EUR/USD Technical Analysis Report 21 Jan 2021
(Technical change on this timeframe is often limited though serves as guidance to potential longer-term moves)
Following the break of long-term trendline resistance (1.6038) in July, and subsequent break of supply at 1.1857/1.1352 in August, buyers made an entrance heading into the close of 2020 and recorded fresh multi-month highs.
This—despite January’s current slide off 2021 pinnacles (0.9 percent)—reasons additional upside towards ascending resistance (prior support – 1.1641) may eventually be on the horizon.
The primary uptrend has been in play since price broke the 1.1714 high (Aug 2015) in July 2017.

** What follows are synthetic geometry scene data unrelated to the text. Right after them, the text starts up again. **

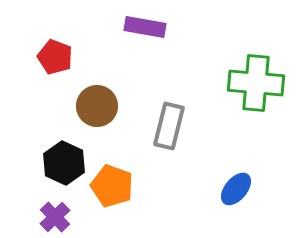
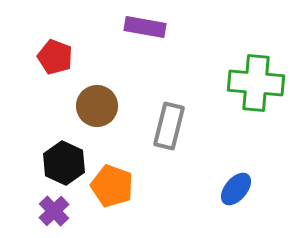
purple cross: moved 1 px left, 6 px up
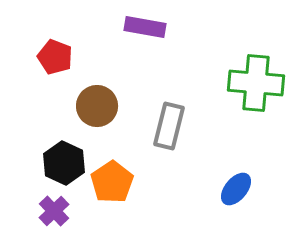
orange pentagon: moved 4 px up; rotated 18 degrees clockwise
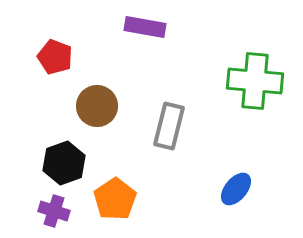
green cross: moved 1 px left, 2 px up
black hexagon: rotated 15 degrees clockwise
orange pentagon: moved 3 px right, 17 px down
purple cross: rotated 28 degrees counterclockwise
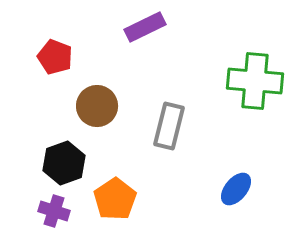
purple rectangle: rotated 36 degrees counterclockwise
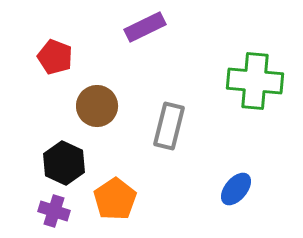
black hexagon: rotated 15 degrees counterclockwise
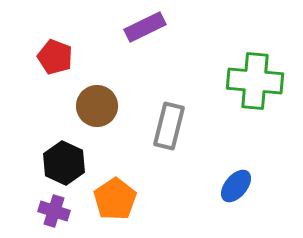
blue ellipse: moved 3 px up
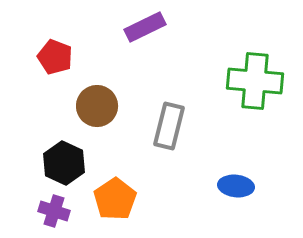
blue ellipse: rotated 56 degrees clockwise
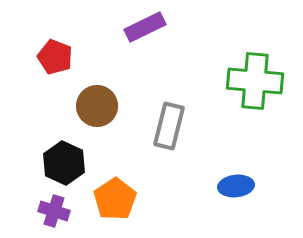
blue ellipse: rotated 12 degrees counterclockwise
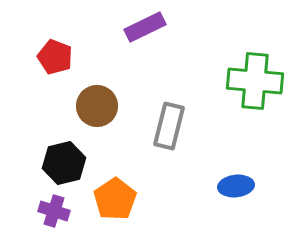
black hexagon: rotated 21 degrees clockwise
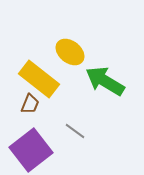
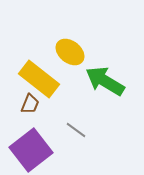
gray line: moved 1 px right, 1 px up
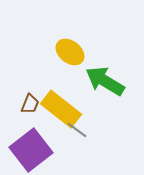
yellow rectangle: moved 22 px right, 30 px down
gray line: moved 1 px right
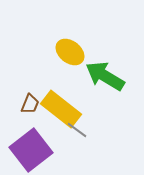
green arrow: moved 5 px up
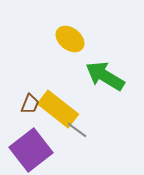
yellow ellipse: moved 13 px up
yellow rectangle: moved 3 px left
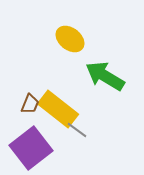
purple square: moved 2 px up
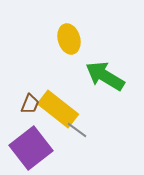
yellow ellipse: moved 1 px left; rotated 36 degrees clockwise
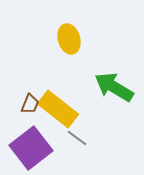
green arrow: moved 9 px right, 11 px down
gray line: moved 8 px down
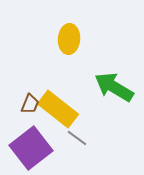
yellow ellipse: rotated 20 degrees clockwise
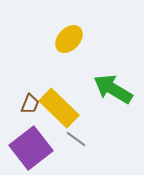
yellow ellipse: rotated 40 degrees clockwise
green arrow: moved 1 px left, 2 px down
yellow rectangle: moved 1 px right, 1 px up; rotated 6 degrees clockwise
gray line: moved 1 px left, 1 px down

Partly modified from previous analysis –
Demand from 1.1923/1.2001 continues to hog the technical spotlight. This is a significant zone given it was not only here a decision was made to achieve fresh peaks above 1.2011 (September 1 high), the area is also complemented by trendline support (1.0774).
Interestingly, the RSI value retests the lower side of trendline resistance (prior support). The value currently stands at 45.60.
Early trading Wednesday forged a striking bearish outside reversal candle after joining hands with a 61.8% Fib level at 1.2156, sheltered just south of a resistance level at 1.2164 and a 38.2% Fib level at 1.2166.
Demand at 1.2040/1.2065 is another prominent range on the H4 chart, accompanied by a Fib cluster at 1.2063/1.2071 (38.2% Fib level/127.2% Fib projection).
In the event the aforesaid demand steps aside, daily demand highlighted above at 1.1923/1.2001 is lying in wait.
Alongside RSI bearish divergence within overbought space, EUR/USD tunnelled lower out of supply from 1.2165/1.2149 on Wednesday. Consequently, the pair dived through the 100-period simple moving average and tested the energy of 1.21 support. As you can see, although buyers are attempting to secure 1.21, the 100-period simple moving average is proving effective resistance.
Downstream, technical eyes are likely to shift towards 1.2050 support and associated support at 1.2058. Traders will note the aforesaid levels are located within H4 demand at 1.2040/1.2065.
With reference to the RSI indicator, the value recently rebounded from oversold levels and currently hovers within close range of 50.00.
Trend in this market remains strongly to the upside.
1.21 on the H1 appears feeble and lacks higher timeframe support.
Immediate support beyond 1.21 is H4 demand at 1.2040/1.2065 and associated Fib cluster at 1.2063/1.2071 (38.2% Fib level/127.2% Fib projection), an area also holding H1 support around the 1.2050 region.
Should H4 demand break down, daily demand at 1.1923/1.2001 could then be the place to be.